Faison just wrapped up a temporary tenure at Brevard as its city manager, and prior to that, he served as the interim town manager in Kenly from October 2021 until June 2022. Prior to that, Faison worked full-time as the city manager of Monroe from October 2014 to July 2021 and Spring Lake from October 2007 to June 2009. He also served in the U.S. Military in the Army Reserves, where Faison commanded company-, battalion-, and brigade-sized units.

“The portfolio of services and operations that I have managed include airport operations, aquatic center, economic development, electric, finance, fire services, garage, gas, golf, IT, parks and recreation, police, solid waste, stormwater, streets, tourism, urban planning, water, and wastewater,” Faison said. “I have served as a manager or assistant manager in communities ranging in population from 1,500 to 75,000 residents with varying community factors, including those experiencing explosive growth, concerns related to coastal management, urbanization, and agriculture.”

During his tenure at Monroe and Spring Lake, Faison fell out of favor with both boards and was ultimately fired from his position. He said each of the municipalities terminated his contract because of a “difference in policy direction over personnel concerns.”

Nevertheless, he’s still thankful for the time he spent in those communities.
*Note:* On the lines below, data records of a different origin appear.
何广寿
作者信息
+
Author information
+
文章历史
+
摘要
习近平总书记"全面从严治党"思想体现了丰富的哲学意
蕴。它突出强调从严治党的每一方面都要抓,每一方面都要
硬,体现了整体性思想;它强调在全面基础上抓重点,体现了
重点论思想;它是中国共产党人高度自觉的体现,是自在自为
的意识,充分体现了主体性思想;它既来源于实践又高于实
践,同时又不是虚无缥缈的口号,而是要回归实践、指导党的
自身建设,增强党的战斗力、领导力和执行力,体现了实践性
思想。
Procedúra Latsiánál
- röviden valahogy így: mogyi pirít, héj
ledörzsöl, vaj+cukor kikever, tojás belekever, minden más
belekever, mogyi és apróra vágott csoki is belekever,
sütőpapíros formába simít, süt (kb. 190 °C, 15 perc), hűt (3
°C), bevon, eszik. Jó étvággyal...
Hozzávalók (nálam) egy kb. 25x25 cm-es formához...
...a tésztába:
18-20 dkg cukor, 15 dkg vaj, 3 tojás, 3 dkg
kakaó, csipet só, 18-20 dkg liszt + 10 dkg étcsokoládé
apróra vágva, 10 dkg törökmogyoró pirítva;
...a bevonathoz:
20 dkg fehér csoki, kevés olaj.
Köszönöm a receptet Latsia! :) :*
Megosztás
“Simply put, I entered employment in these communities expecting to make a difference, and I have no regrets about the time I spent serving these communities or the contributions I made,” Faison said. “Although each of these communities has a history of instability, I was humbled to have the opportunity to be employed by each and accepted their situations as a challenge and opportunity for professional growth.”

Leadership in both of those municipalities was “divisive,” according to Faison, and both boards had split votes when it came to his termination. Despite his frustrations with elected officials there, Faison said he was most thankful for the residents who continue to love their community.
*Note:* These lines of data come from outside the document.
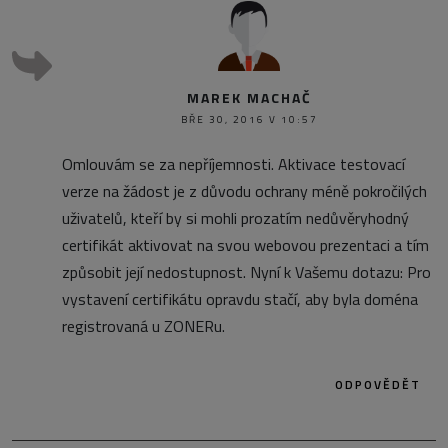
MAREK MACHAČ
BŘE 30, 2016 V 10:57
Omlouvám se za nepříjemnosti. Aktivace testovací
verze na žádost je z důvodu ochrany méně pokročilých
uživatelů, kteří by si mohli prozatím nedůvěryhodný
certifikát aktivovat na svou webovou prezentaci a tím
způsobit její nedostupnost. Nyní k Vašemu dotazu: Pro
vystavení certifikátu opravdu stačí, aby byla doména
registrovaná u ZONERu.
ODPOVĚDĚT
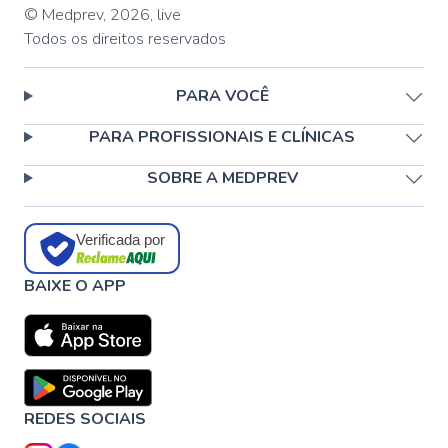
© Medprev,
2026
,
live
Todos os direitos reservados
PARA VOCÊ
PARA PROFISSIONAIS E CLÍNICAS
SOBRE A MEDPREV
Verificada por
BAIXE O APP
REDES SOCIAIS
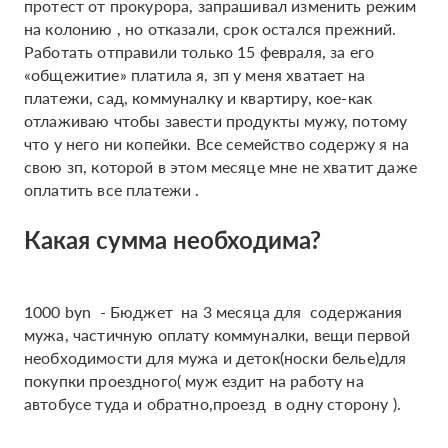
протест от прокурора, запрашивал изменить режим
на колонию , но отказали, срок остался прежний.
Работать отправили только 15 февраля, за его
«общежитие» платила я, зп у меня хватает на
платежи, сад, коммуналку и квартиру, кое-как
отлаживаю чтобы завести продукты мужу, потому
что у него ни копейки. Все семейство содержу я на
свою зп, которой в этом месяце мне не хватит даже
оплатить все платежи .
Какая сумма необходима?
1000 byn - Бюджет на 3 месяца для содержания
мужа, частичную оплату коммуналки, вещи первой
необходимости для мужа и деток(носки белье)для
покупки проездного( муж ездит на работу на
автобусе туда и обратно,проезд в одну сторону ).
“I was, and continue to be, inspired and encouraged by the strong community spirit found in both of these communities,” he said. “I hope this spirit will be a lasting catalyst for community leaders and that a few bad actors will not be allowed to be destructive and further divide their communities.”
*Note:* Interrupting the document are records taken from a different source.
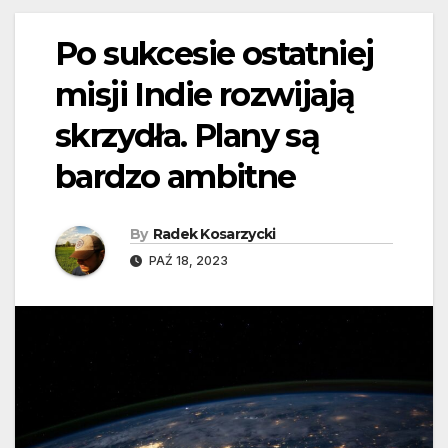
Po sukcesie ostatniej
misji Indie rozwijają
skrzydła. Plany są
bardzo ambitne
By
Radek Kosarzycki
PAŹ 18, 2023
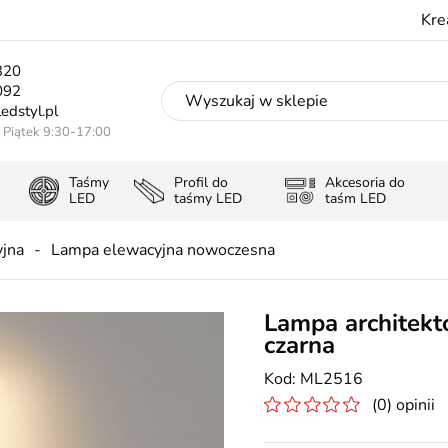
Kre
320
092
edstyl.pl
- Piątek 9:30-17:00
Taśmy
Profil do
Akcesoria do
LED
taśmy LED
taśm LED
jna
Lampa elewacyjna nowoczesna
Lampa architek
czarna
ML2516
(0) opinii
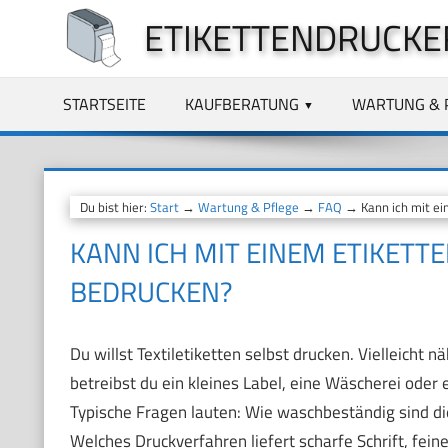
Zum
ETIKETTENDRUCKE
Inhalt
springen
STARTSEITE
KAUFBERATUNG
WARTUNG & 
Du bist hier:
Start
→
Wartung & Pflege
→
FAQ
→ Kann ich mit ein
KANN ICH MIT EINEM ETIKETT
BEDRUCKEN?
Du willst Textiletiketten selbst drucken. Vielleicht 
betreibst du ein kleines Label, eine Wäscherei oder
Typische Fragen lauten: Wie waschbeständig sind d
Welches Druckverfahren liefert scharfe Schrift, fe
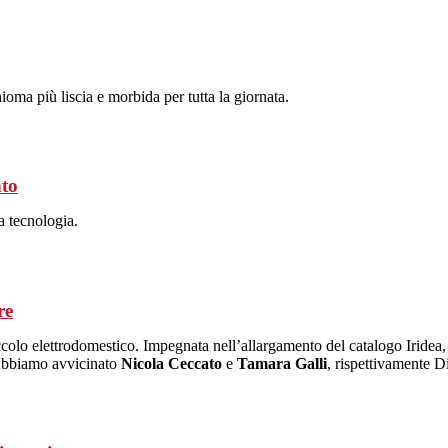
ioma più liscia e morbida per tutta la giornata.
nto
la tecnologia.
re
piccolo elettrodomestico. Impegnata nell’allargamento del catalogo Iridea
 Abbiamo avvicinato
Nicola Ceccato
e
Tamara Galli
, rispettivamente 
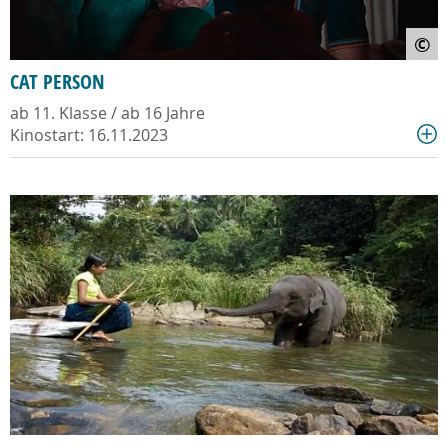
©
CAT PERSON
ab 11. Klasse / ab 16 Jahre
Kinostart: 16.11.2023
Faison said after his termination at Monroe, he decided to retire from full-time municipal management and move into becoming an interim manager for towns needing those services.

Now in Pittsboro, Faison says he’s prepared for the challenges he will have to tackle as Pittsboro’s interim manager.

“Every community has its own personality with differing qualities and characteristics,” he said. “While there are some similarities across the board, a manager’s effectiveness leverages on appreciating and responding to these differences. As such, I expect my experience in Pittsboro will differ from others, as each has a unique scope, resource availability, and environmental characteristics.”

One Pittsboro faces is its water quality issues. The town recently filed a suit against over a dozen PFAS manufacturers alleging the companies knew PFAS could pollute waterways when used, and failed to alert downstream communities. In addition to the lawsuit, the town also has a laundry list of projects to upgrade its water and wastewater facilities.

“Each community I have worked with has had some form of an environmental issue or utility consolidation, merger, or capacity concern,” Faison said. “I will apply my experiences and lessons learned to the concerns in Pittsboro and work on advancing options, strategies, and solutions to address these issues.”

Faison said his job as the town’s stand-in manager is to ensure current projects continue in a timely manner, as well as ensure day-to-day town operations are running smoothly.

“As Pittsboro has many opportunities, ongoing projects, and initiatives underway, my role as the interim manager is to foster stability within the organization and facilitate the team’s success in current and future projects or policy initiatives,” he said. “ I look forward to contributing to the town’s initiatives in any form that I can.”